Retirer le Nobel de la paix à Aung San Suu Kyi

L’attitude étonnante de Aung San Suu Kyi, figure historique de l’opposition birmane et actuelle chef du gouvernement (arrivée au pouvoir en 2016), face à la tragédie des Rohinygas a provoqué de la colère dans le monde.

L’Afghane Malala Yousafzai, prix Nobel de la paix, a interpellé directement la responsable birmane.  « Chaque fois que je regarde les informations, j’ai le cœur brisé face aux souffrances des musulmans Rohingyas de Birmanie. Ces dernières années, je n’ai pas cessé de condamner le traitement honteux dont ils font l’objet. J’attends toujours de ma collègue prix Nobel Aung San Suu Kyi qu’elle en fasse de même », a écrit avec courage Malala Yousafzai sur son compte Twitter alors que la plupart des intellectuels se taisent en Europe, en Amérique et dans le monde musulman.

Des appels ont été lancés pour retirer le Prix Nobel de la paix à Aung San Suu Kyi. Au lieu de dénoncer les crimes des militaires birmans, elle a parlé, sans convaincre, de « désinformation ». Son gouvernement empêche les médias birmans ou étrangers de traiter de la situation dans l’Arkan. Les médias sont obligés de qualifier à chaque fois les Rohingyas de « terroristes ».

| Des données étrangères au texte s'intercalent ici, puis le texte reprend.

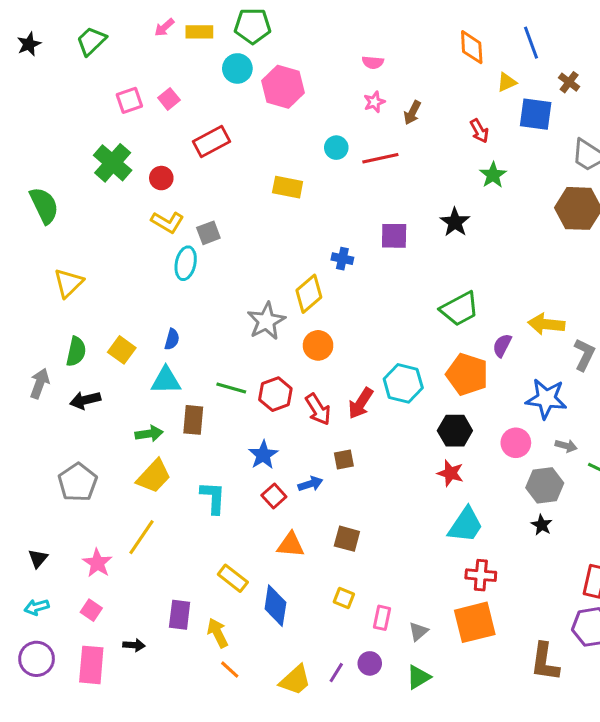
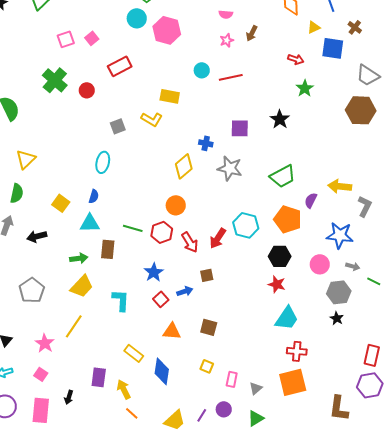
brown arrow: (412, 113) -> (252, 33), moved
red arrow: (479, 131) -> (296, 59), turned -42
yellow L-shape: (167, 222) -> (152, 119), moved
cyan ellipse: (186, 263) -> (103, 162), moved
gray star: (266, 321) -> (230, 168), moved, turned -30
orange circle: (318, 345) -> (176, 205), moved
green semicircle: (76, 351) -> (17, 193), moved
black arrow: (134, 645) -> (69, 397), turned 104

La Turquie, l’Indonésie et le Pakistan ont engagé des actions diplomatiques pour faire pression sur le régime birman et pour demander l’ouverture d’enquêtes sur les exactions contre les Rohingyas.

Quelle est donc la position de l’Algérie sur ce drame humain ? Silence à Alger. Silence à Bruxelles aussi, siège de l’Union européenne (UE), grande donneuse de leçons sur les droits humains.

En juillet 2016, le Parlement européen a appelé la Birmanie à agir pour mettre un terme « aux persécutions systématiques et à la répression brutale » de la minorité Rohinygas. C’est tout !

Washington, qui distribue les « bons points » sur les droits de l’Homme et les libertés dans le monde, fait semblant de ne rien voir de ce qui se passe en Birmanie.

Et si les Rohingyas n’étaient pas musulmans ? La position du « monde civilisé » aurait-elle été différente ? Existe-t-il de « bonnes » et de « mauvaises » victimes dans l’échelle de la dénonciation mondiale ? Ou le massacre des Rohinygas est-il un simple fait-divers qui ne peut pas égaler « l’importance » des dégâts que peut causer l’ouragan Irma ?

Le calvaire des Rohingyas, l’une des minorités les plus persécutée au monde n’ayant même pas droit à la citoyenneté birmane, prouve que ce qui est appelé « la communauté internationale » agit selon la règle de deux poids, deux mesures, selon les intérêts géostratégiques et économiques et l’appartenance religieuse.